The traditional method

Fine sparkling wines

The wines are elaborated according to traditional techniques combined with Monmousseau’s expertise. These uniquely made wines are produced following a maturing period of at least 12 months and even sometimes 2 or 3 years to fully express their aromatic potential and taste.

The « traditional method » entails carrying out a second bottle fermentation, during which the sugar is transformed into alcohol and then into carbonic gas.


In view of ensuring top quality wines, we monitor the grapes used to make them. The harvest of our varieties, essentially Chenin blanc (pineau de la Loire), Chardonnay, Pinot noir, Pineau d’Aunis, Cabernet France. The vinification of the musts ends at the end of October and the wines are then aged on fine lees.

We guarantee an irreproachable quality of grapes.

  • A network of must suppliers with whom we have also signed long term contracts. Our partners are selected according to the local nature of their terroir, their grape growing expertise, and the standard of quality of their equipment.
  • A strict checklist controlling the use of vineyard treatments and harvesting techniques.
  • An investment in the latest winegrowing material, most especially thermo-regulated stainless steel vats, thereby optimizing the winegrowing conditions.


Following the maturation on lees, the wines are blended according to the desired aromatic profile, then obtain a protein and tartaric stabilization. Before bottling, a final filtration guarantees the microbiological stability of the wine.

During the bottling process, a liqueur is added by our cellar master (a mixture of sugar and selected yeast). This second fermentation in the bottle, well controlled, will guarantee the taste quality of our fine bubbles.

Creating bubbles

Once the special liqueur that creates bubbles has been added before closing the bottles with a wire capsule, the wines are then placed in our troglodytic cellars which benefit from a constant temperature of 12°C and a hygrometric level of 80% all year around. They are stored horizontally for about 4 months. This period produces a second alcoholic fermentation during which the yeast and sugar slowly transform into alcohol and carbonic gas. Once the fermentation is over, the wine is left to mature for 9 to 24 months or even more when it comes to prestigious wines.
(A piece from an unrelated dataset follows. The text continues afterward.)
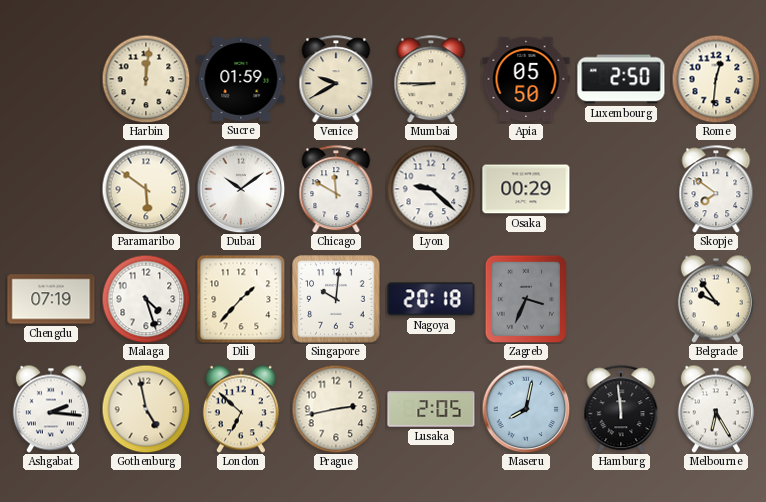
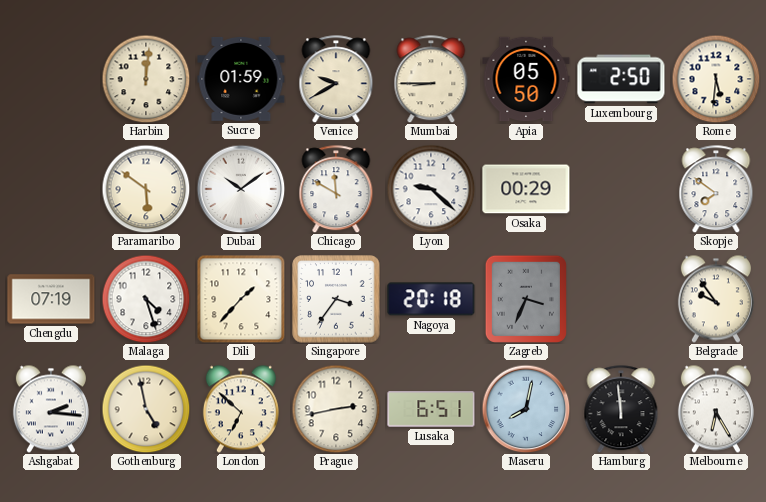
Rome: 12:31 -> 5:31
Singapore: 10:01 -> 3:36
Lusaka: 2:05 -> 6:51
This technique results in products with a unique character underscored by fine and elegant bubbles. The deposit that appeared during the second fermentation also gradually disappears during the maturing period and the wine develops its bouquet, with round and supple aromas.

Elevage Monmousseau


Riddling is a technique transferring the deposit down into the neck of the bottle. Two methods are used to this end :

  • the ancestral method which involves putting the bottles on a stand and placing them head down one by one. ( 120 bottles )
  • Mechanical riddling on gyropallet ( 1040 bottles )

These two techniques produce similar results in terms of quality.

During the riddling, the bottles are placed in a horizontal position, and then simultaneously turned and tilted until reaching a vertical position, thereby allowing the deposit to slide down into the neck of the bottle.

Storing upside down

The bottles are stocked upside down in order for the deposit to make its way entirely into the neck against the capsule. This period lasts a couple of months and allows the wine to further mature.


This step entails removing the bottle’s deposit and adding “liqueur d’expédition”.

  • the closed bottles are placed upside down with the neck in a refrigerated solution at minus 25°C
  • after about 10 minutes, a ice cork forms in the neck thereby capturing the deposit
  • the bottle is automatically placed on the line, put into an upright position and opened. Under the pressure, the ice cork is ejected, thereby eliminating the deposit from the bottle.
  • the lost volume is topped up by the “liqueur d’expédition”. This liqueur is important in determining the wine’s style. Depending upon its composition it will produce either a brut, extra brut, dry or semi-dry wine.

The bottles are then corked, closed with wire and stocked in a horizontal position for several months at a constant temperature. After that, they are then dressed up to the nines for shipment with a last final cork, a wire hood, a label, a gold-colored foil and a neck label.